Have you ever had one of those experiences where something is so uncanny, so perfect, so appropriate that you just know that there’s something or someone behind it? That’s the experience I’ve had with this text this week. This text is the perfect story for this, my last Sunday here with you before leaving for a year as a missionary in Egypt. I know we’ve all heard this story a million times before and we’re always being told that it’s about taking risks to follow Jesus, or making a leap of faith, or stepping out of our comfort zone. But I have something just a little bit different in mind this week.

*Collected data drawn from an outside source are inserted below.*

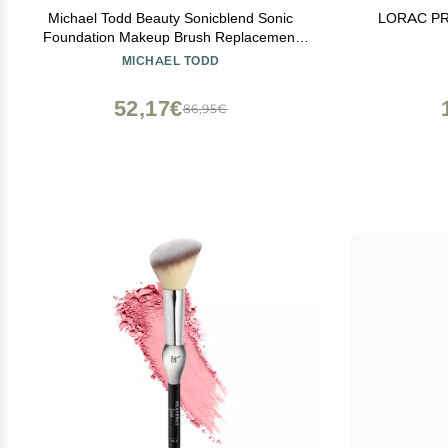
Michael Todd Beauty Sonicblend Sonic
LORAC PRO
Foundation Makeup Brush Replacement
Head - Only Compatible with Sonicblend
MICHAEL TODD
Pro
52,17€
86,95€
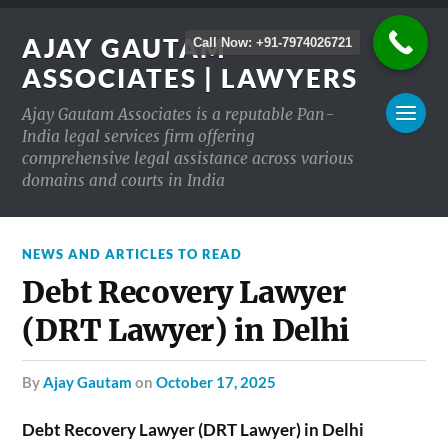
AJAY GAUTAM
Call Now: +91-7974026721
ASSOCIATES | LAWYERS
Ajay Gautam Associates is a reputable Pan-
India legal services firm offering
comprehensive legal assistance across various
domains and courts in India
NEWS AND ARTICLES TO READ
Debt Recovery Lawyer
(DRT Lawyer) in Delhi
by
Ajay Gautam
on
October 17, 2025
Debt Recovery Lawyer (DRT Lawyer) in Delhi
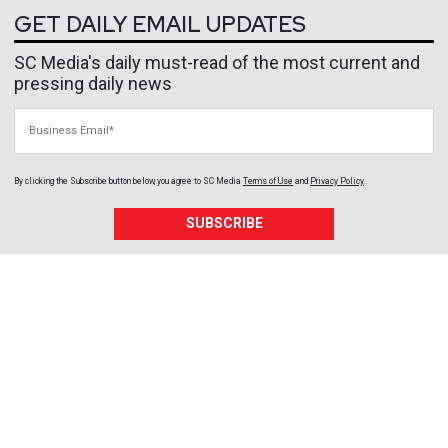
GET DAILY EMAIL UPDATES
SC Media's daily must-read of the most current and
pressing daily news
Business Email
By clicking the Subscribe button below, you agree to
SC Media
Terms of Use
and
Privacy Policy
.
SUBSCRIBE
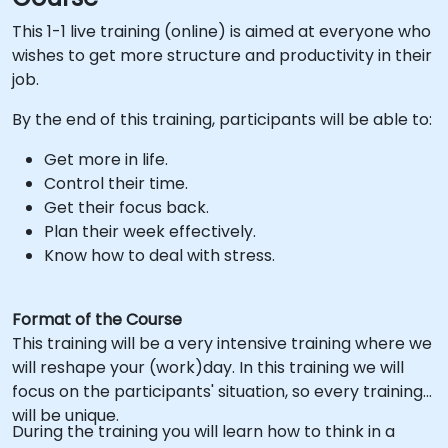
This 1-1 live training (online) is aimed at everyone who
wishes to get more structure and productivity in their
job.
By the end of this training, participants will be able to:
Get more in life.
Control their time.
Get their focus back.
Plan their week effectively.
Know how to deal with stress.
Format of the Course
This training will be a very intensive training where we
will reshape your (work)day. In this training we will
focus on the participants' situation, so every training
will be unique.
During the training you will learn how to think in a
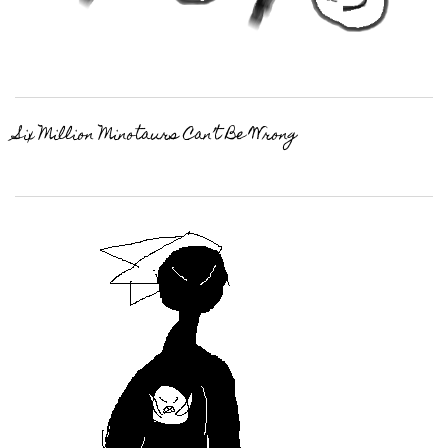
Six Million Minotaurs Can’t Be Wrong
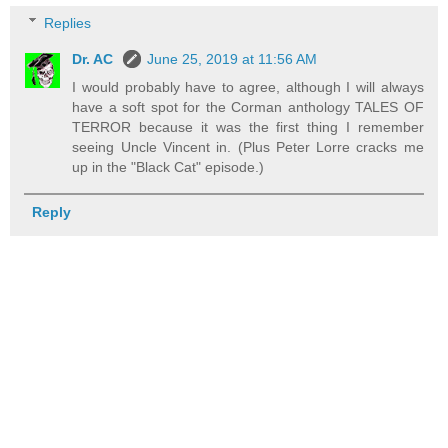
Replies
Dr. AC
June 25, 2019 at 11:56 AM
I would probably have to agree, although I will always
have a soft spot for the Corman anthology TALES OF
TERROR because it was the first thing I remember
seeing Uncle Vincent in. (Plus Peter Lorre cracks me
up in the "Black Cat" episode.)
Reply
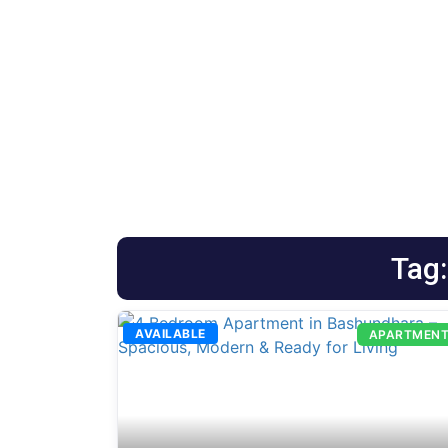
Tag
AVAILABLE
APARTMEN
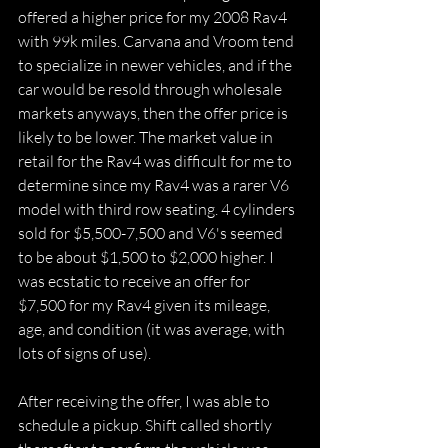
offered a higher price for my 2008 Rav4 
with 99k miles. Carvana and Vroom tend 
to specialize in newer vehicles, and if the 
car would be resold through wholesale 
markets anyways, then the offer price is 
likely to be lower. The market value in 
retail for the Rav4 was difficult for me to 
determine since my Rav4 was a rarer V6 
model with third row seating. 4 cylinders 
sold for $5,500-7,500 and V6's seemed 
to be about $1,500 to $2,000 higher. I 
was ecstatic to receive an offer for 
$7,500 for my Rav4 given its mileage, 
age, and condition (it was average, with 
lots of signs of use).
After receiving the offer, I was able to 
schedule a pickup. Shift called shortly 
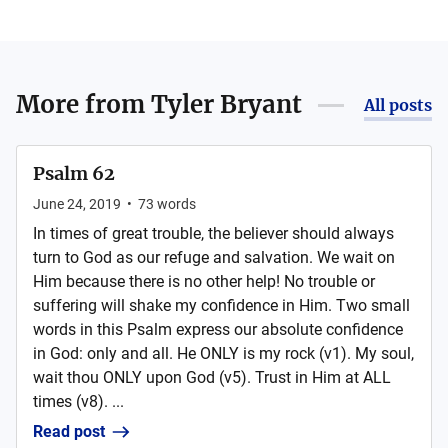
More from
Tyler Bryant
All posts
Psalm 62
June 24, 2019
•
73
words
In times of great trouble, the believer should always
turn to God as our refuge and salvation. We wait on
Him because there is no other help! No trouble or
suffering will shake my confidence in Him. Two small
words in this Psalm express our absolute confidence
in God: only and all. He ONLY is my rock (v1). My soul,
wait thou ONLY upon God (v5). Trust in Him at ALL
times (v8). ...
Read post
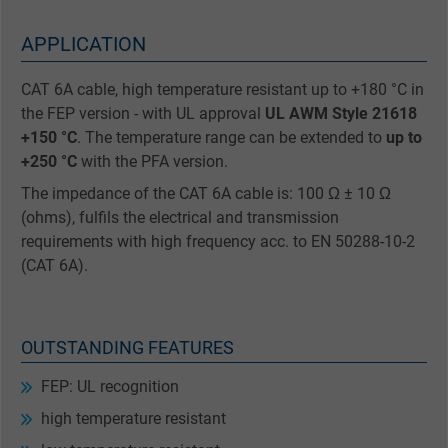
APPLICATION
CAT 6A cable, high temperature resistant up to +180 °C in
the FEP version - with UL approval
UL AWM Style 21618
+150 °C
. The temperature range can be extended to
up to
+250 °C
with the PFA version.
The impedance of the CAT 6A cable is: 100 Ω ± 10 Ω
(ohms), fulfils the electrical and transmission
requirements with high frequency acc. to EN 50288-10-2
(CAT 6A).
OUTSTANDING FEATURES
FEP: UL recognition
high temperature resistant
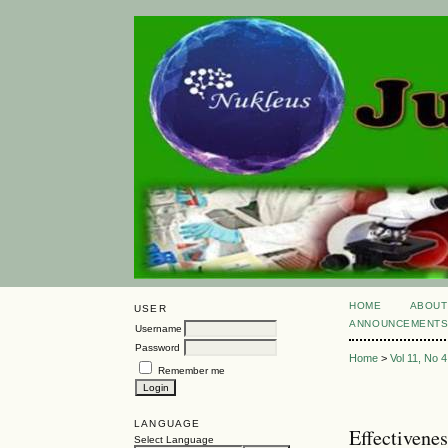
HOME
ABOUT
USER
ANNOUNCEMENT
Username
Password
Home
>
Vol 11, No 4
Remember me
LANGUAGE
Effectivene
Select Language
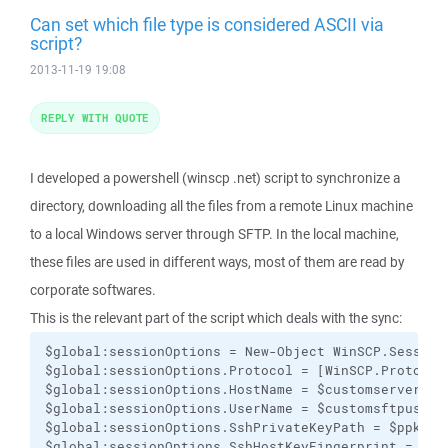
Can set which file type is considered ASCII via
script?
2013-11-19 19:08
REPLY WITH QUOTE
I developed a powershell (winscp .net) script to synchronize a
directory, downloading all the files from a remote Linux machine
to a local Windows server through SFTP. In the local machine,
these files are used in different ways, most of them are read by
corporate softwares.
This is the relevant part of the script which deals with the sync:
$global:sessionOptions = New-Object WinSCP.SessionO
$global:sessionOptions.Protocol = [WinSCP.Protocol]
$global:sessionOptions.HostName = $customservername
$global:sessionOptions.UserName = $customsftpuser

$global:sessionOptions.SshPrivateKeyPath = $ppkfile
$global:sessionOptions.SshHostKeyFingerprint = $rsa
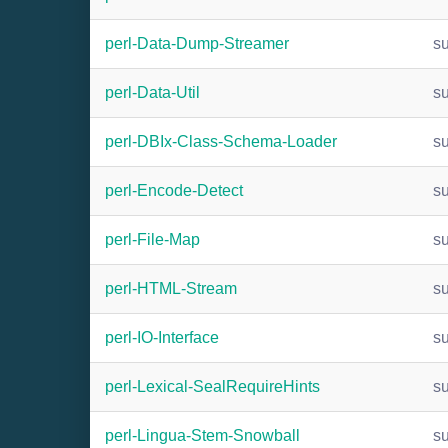
perl-Data-Dump-Streamer
s
perl-Data-Util
s
perl-DBIx-Class-Schema-Loader
s
perl-Encode-Detect
s
perl-File-Map
s
perl-HTML-Stream
s
perl-IO-Interface
s
perl-Lexical-SealRequireHints
s
perl-Lingua-Stem-Snowball
s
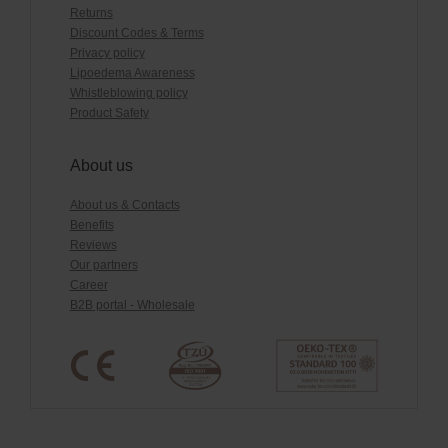
Returns
Discount Codes & Terms
Privacy policy
Lipoedema Awareness
Whistleblowing policy
Product Safety
About us
About us & Contacts
Benefits
Reviews
Our partners
Career
B2B portal - Wholesale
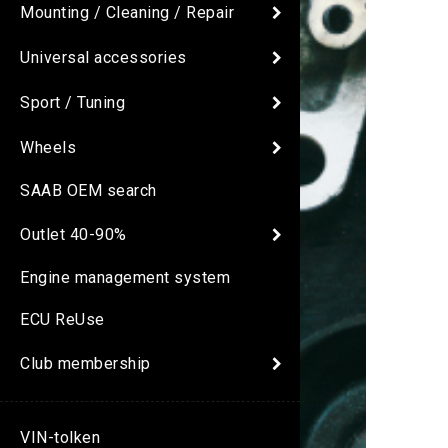
Mounting / Cleaning / Repair
Universal accessories
Sport / Tuning
Wheels
SAAB OEM search
Outlet 40-90%
Engine management system
ECU ReUse
Club membership
VIN-tolken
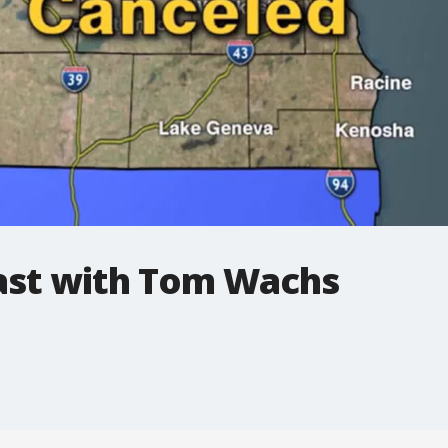
st with Tom Wachs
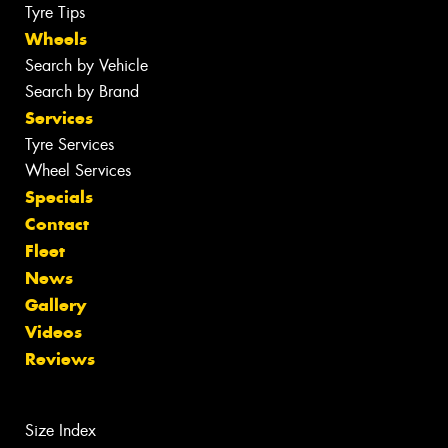
Tyre Tips
Wheels
Search by Vehicle
Search by Brand
Services
Tyre Services
Wheel Services
Specials
Contact
Fleet
News
Gallery
Videos
Reviews
Size Index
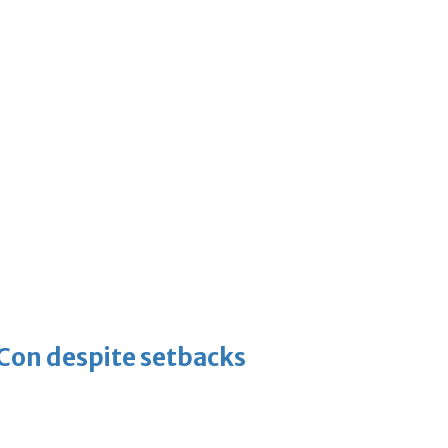
-Con despite setbacks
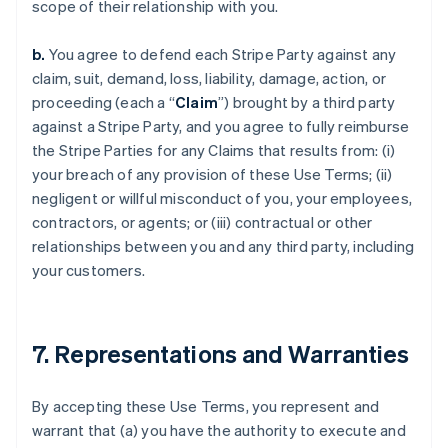
scope of their relationship with you.
b.
You agree to defend each Stripe Party against any
claim, suit, demand, loss, liability, damage, action, or
proceeding (each a “
Claim
”) brought by a third party
against a Stripe Party, and you agree to fully reimburse
the Stripe Parties for any Claims that results from: (i)
your breach of any provision of these Use Terms; (ii)
negligent or willful misconduct of you, your employees,
contractors, or agents; or (iii) contractual or other
relationships between you and any third party, including
your customers.
7. Representations and Warranties
By accepting these Use Terms, you represent and
warrant that (a) you have the authority to execute and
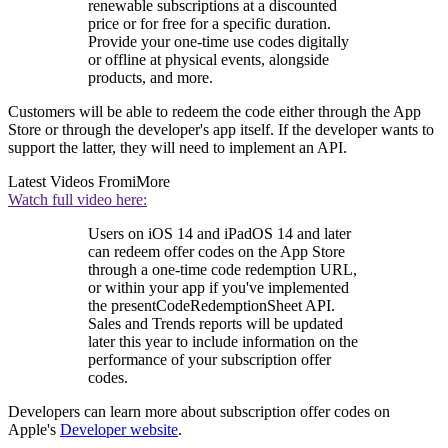
renewable subscriptions at a discounted
price or for free for a specific duration.
Provide your one-time use codes digitally
or offline at physical events, alongside
products, and more.
Customers will be able to redeem the code either through the App
Store or through the developer's app itself. If the developer wants to
support the latter, they will need to implement an API.
Latest Videos From
iMore
Watch full video here:
Users on iOS 14 and iPadOS 14 and later
can redeem offer codes on the App Store
through a one-time code redemption URL,
or within your app if you've implemented
the presentCodeRedemptionSheet API.
Sales and Trends reports will be updated
later this year to include information on the
performance of your subscription offer
codes.
Developers can learn more about subscription offer codes on
Apple's
Developer website
.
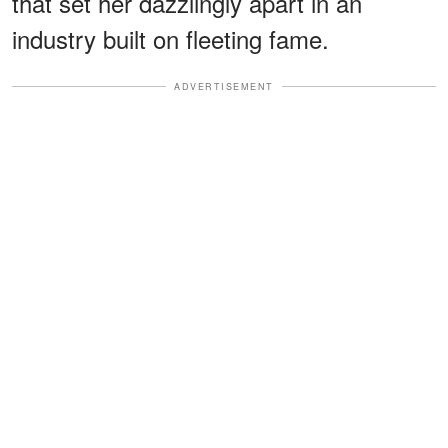
that set her dazzlingly apart in an
industry built on fleeting fame.
ADVERTISEMENT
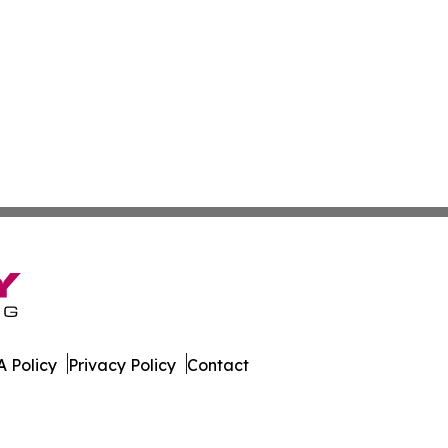
 Policy
Privacy Policy
Contact
rnal. All Rights Reserved.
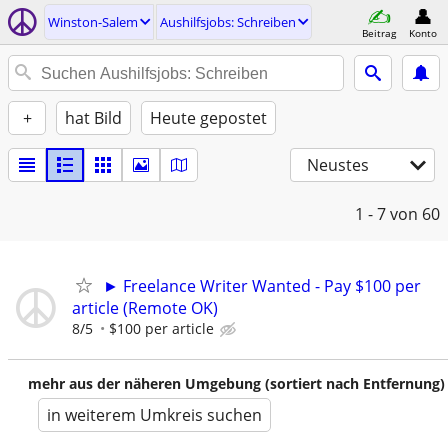
Winston-Salem
Aushilfsjobs: Schreiben
Beitrag
Konto
+
hat Bild
Heute gepostet
Neustes
1 - 7
von 60
► Freelance Writer Wanted - Pay $100 per
article (Remote OK)
8/5
$100 per article
mehr aus der näheren Umgebung (sortiert nach Entfernung)
in weiterem Umkreis suchen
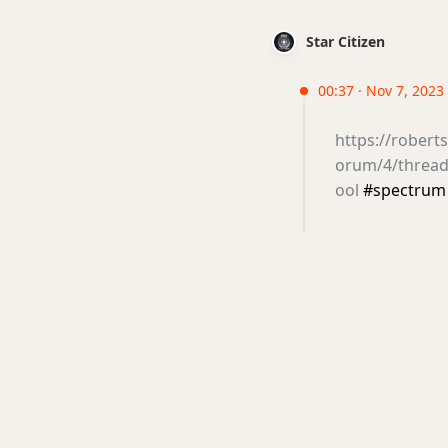
Star Citizen
00:37 · Nov 7, 2023 
https://rober
orum/4/thread
ool
#spectrum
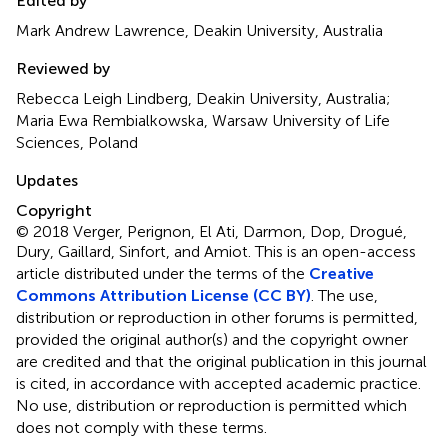
Edited by
Mark Andrew Lawrence, Deakin University, Australia
Reviewed by
Rebecca Leigh Lindberg, Deakin University, Australia;
Maria Ewa Rembialkowska, Warsaw University of Life
Sciences, Poland
Updates
Copyright
© 2018 Verger, Perignon, El Ati, Darmon, Dop, Drogué,
Dury, Gaillard, Sinfort, and Amiot.
This is an open-access
article distributed under the terms of the
Creative
Commons Attribution License (CC BY)
. The use,
distribution or reproduction in other forums is permitted,
provided the original author(s) and the copyright owner
are credited and that the original publication in this journal
is cited, in accordance with accepted academic practice.
No use, distribution or reproduction is permitted which
does not comply with these terms.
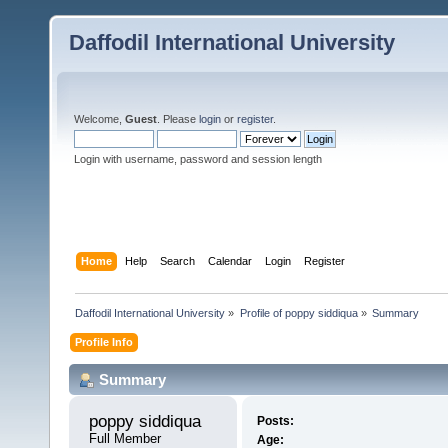
Daffodil International University
Welcome,
Guest
. Please
login
or
register
.
Login with username, password and session length
Home
Help
Search
Calendar
Login
Register
Daffodil International University
»
Profile of poppy siddiqua
»
Summary
Profile Info
Summary
poppy siddiqua 
Posts:
Full Member
Age:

Some of you may remember that about four months ago Jason and I took a trip to Louisville, Kentucky, to participate in a long weekend retreat for potential Young Adult Volunteers. During this weekend about 50 young adults between the ages of 19 and 30 came together to study, pray, and explore whether a year of mission work was for them, and if so where they were called to go. There were people who’d just graduated from college or who were about to, people who were planning to go to seminary when they came back, people who were looking for a change, people who were interested in doing something good while they figure out what to do with their lives, and all kinds of other motives and interests and backgrounds and gifts. There were site directors of a dozen countries and US sites—from Hollywood to India to Kenya to Thailand to Guatemala and everywhere in between. It was really a chance for us to just get our feet wet in the program—to meet people, find out information, and be in community for a short while with other people we might be living with later in the year. All weekend we talked, we listened, we met and chatted and ate and prayed. We worshipped twice a day, and the text we used for each of those 6 services was this very text—the story of Peter walking on the water. We heard this story 6 times, we heard it preached on 6 times, we heard what felt like every aspect of the story—from the part where Jesus takes some time out to pray and rest even though there’s a ton of work to do, to the part where Jesus walks on the water, to the part where Peter walks on the water, to the part where Peter sinks and Jesus apparently rebukes him, to the part where all the disciples worship Jesus because they finally figure it out just at the last minute. I feel like I have heard every sermon on this text that I might ever preach, and all in one weekend. When we weren’t in worship, we were often talking about this story and what we were thinking or feeling about it. The entire discernment weekend was saturated with this story of Jesus, Peter, and the other disciples and their modes of travel. So when it appeared in the lectionary for the Sunday I was scheduled to preach my last sermon before heading off to actually be a young adult volunteer, I found the coincidence too much to bear. Except, of course, I don’t believe in coincidence, so it must be providence. Clearly there is a reason that I’m supposed to bring this story to you all this morning.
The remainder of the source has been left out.